Question

The tangents to $x^2+y^2=a^2$ having inclinations $\alpha$ and $\beta$ intersect at $P$. If $\cot \alpha +\cot \beta =0$, then the locus of $P$ is

• A. $x+y=0$
• B. $x-y=0$
• C. $xy=0$
• D. None of these

Answer 1

Answer: (C)

$xy=0$

Let the coordinates of $P$ be $(h,k)$.

Let the equation of a tangent from $P(h,k)$ to the circle $x^2+y^2=a^2$ be $y=mx+a\sqrt{1+m^2}$

Since, $P(h,k)$ lies on $y=mx+a\sqrt{1+m^2}$

therefore, $k=mh+a\sqrt{1+m^2}={(k-mh)}^2=a^2(1+m^2)$ this is a quadratic equation in $m$.

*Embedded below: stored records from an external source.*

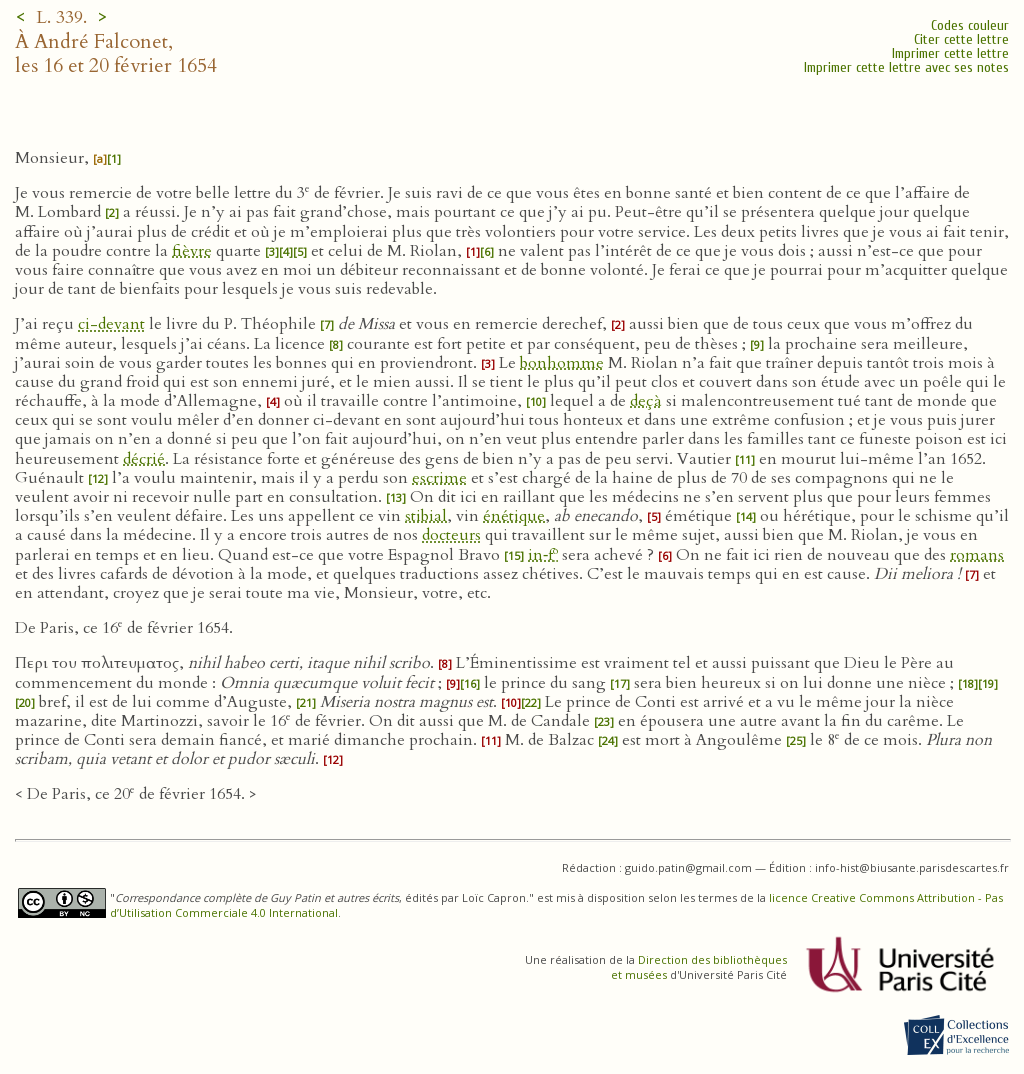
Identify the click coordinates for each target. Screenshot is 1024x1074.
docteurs (451, 535)
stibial (426, 516)
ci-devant (111, 324)
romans (977, 555)
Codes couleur (970, 25)
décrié (144, 459)
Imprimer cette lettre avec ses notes (906, 67)
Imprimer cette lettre (950, 53)
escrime (439, 478)
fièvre (192, 251)
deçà (646, 401)
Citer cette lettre (961, 39)
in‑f (543, 555)
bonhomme (562, 363)
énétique (514, 516)
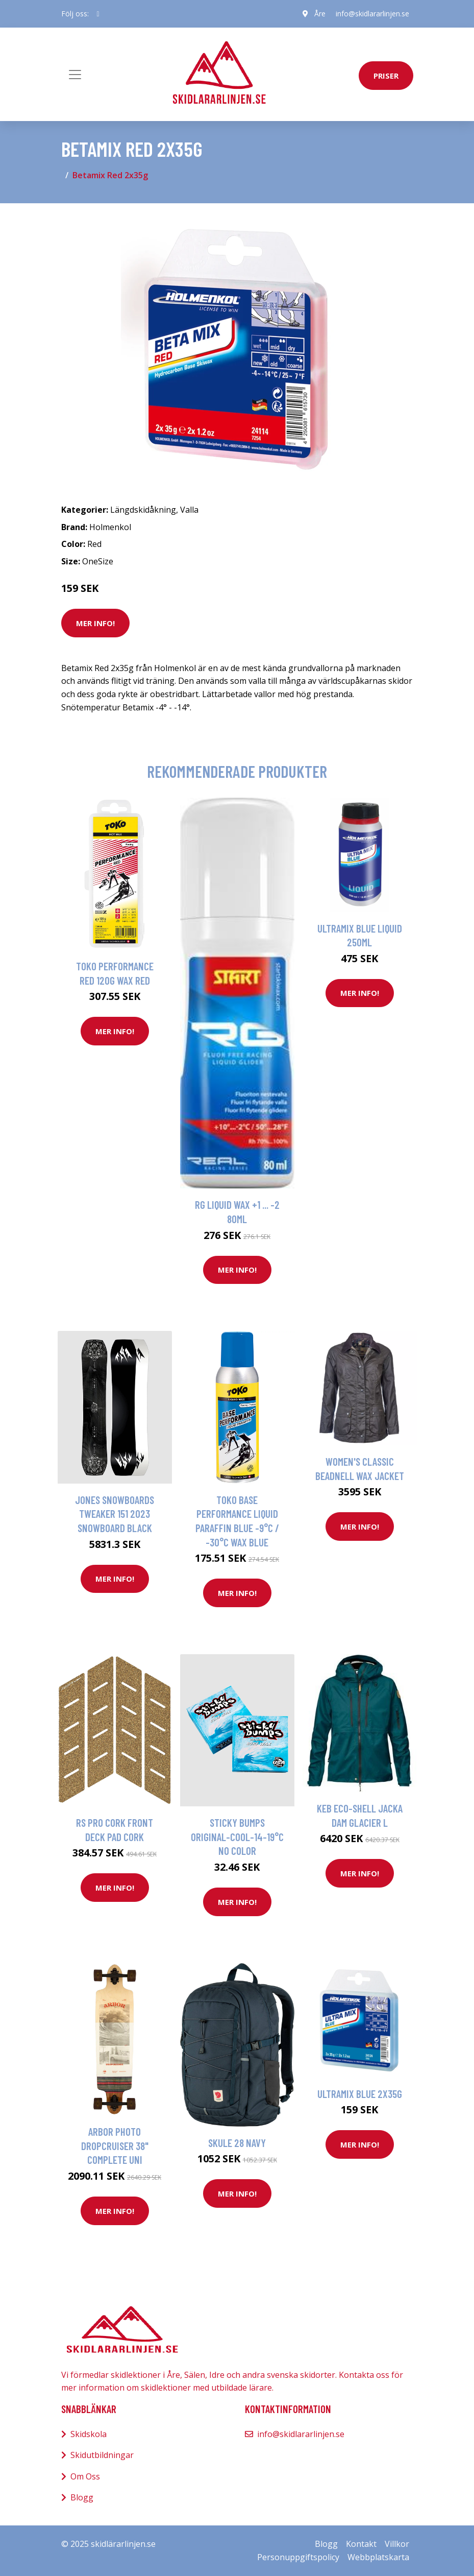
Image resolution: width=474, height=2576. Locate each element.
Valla (189, 509)
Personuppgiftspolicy (298, 2557)
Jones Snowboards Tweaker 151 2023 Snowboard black (114, 1513)
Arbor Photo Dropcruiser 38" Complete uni (114, 2145)
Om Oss (85, 2476)
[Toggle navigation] (75, 74)
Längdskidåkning (143, 509)
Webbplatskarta (378, 2557)
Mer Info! (95, 623)
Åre (320, 13)
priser (385, 75)
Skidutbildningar (102, 2455)
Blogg (81, 2497)
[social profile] (98, 13)
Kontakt (361, 2543)
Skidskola (88, 2434)
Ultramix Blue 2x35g (359, 2093)
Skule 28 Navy (237, 2142)
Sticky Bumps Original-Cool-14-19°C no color (237, 1836)
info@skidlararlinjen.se (372, 13)
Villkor (397, 2543)
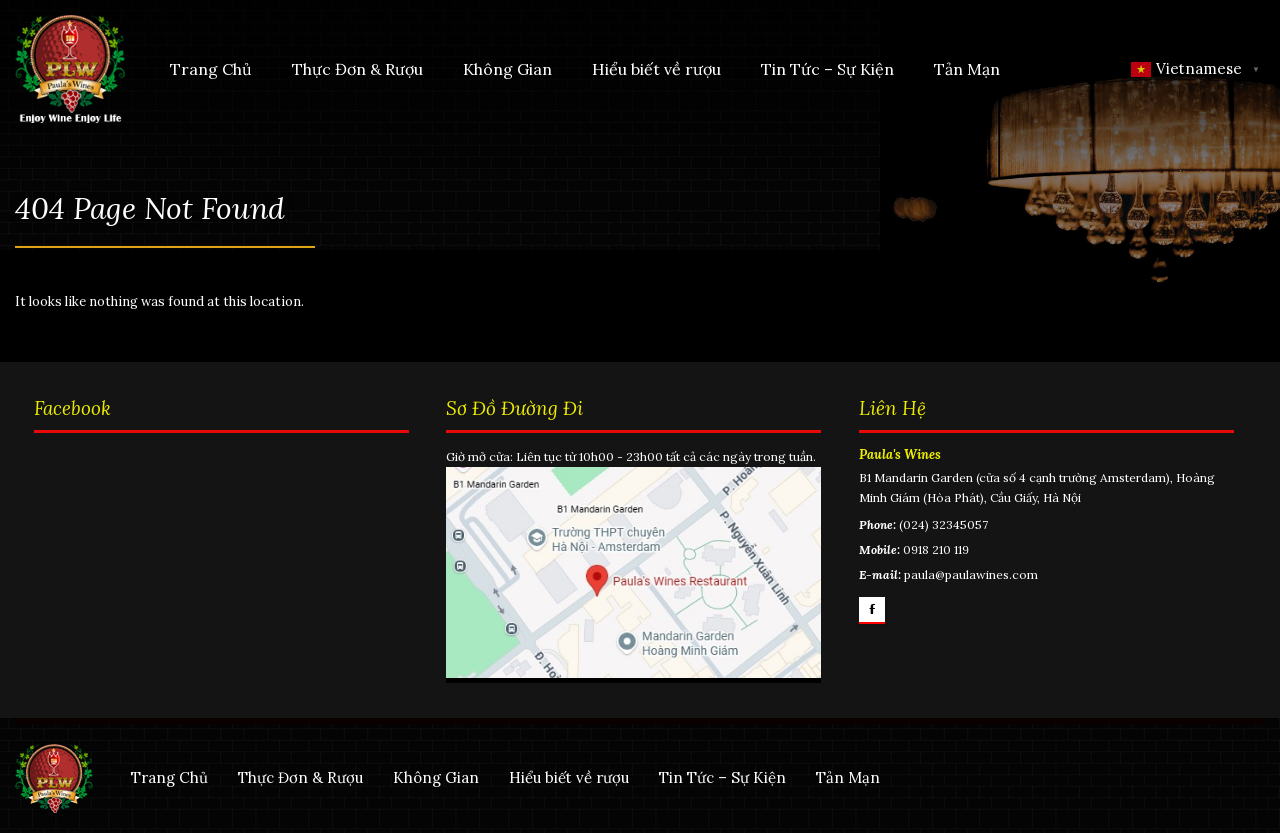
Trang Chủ (211, 69)
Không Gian (507, 69)
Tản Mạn (967, 69)
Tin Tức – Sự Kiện (827, 69)
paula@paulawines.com (971, 574)
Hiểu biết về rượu (656, 69)
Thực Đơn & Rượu (357, 69)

Let the two roots be $m_1$ and $m_2$, then

$m_1+m_2=\frac{2hK}{K^2-a^2}$

But $\tan \alpha =m_1$, $\tan \beta =m_2$ and it is given that

$\cot \alpha +\cot \beta =0$

$\therefore \frac{1}{m_1}+\frac{1}{m_2}=0$

$\Rightarrow m_1+m_2=0$

$\Rightarrow \frac{2hK}{K^2-a^2}=0$

$\Rightarrow hK=0$

Hence, the locus of $(h,K)$ is $xy=0$.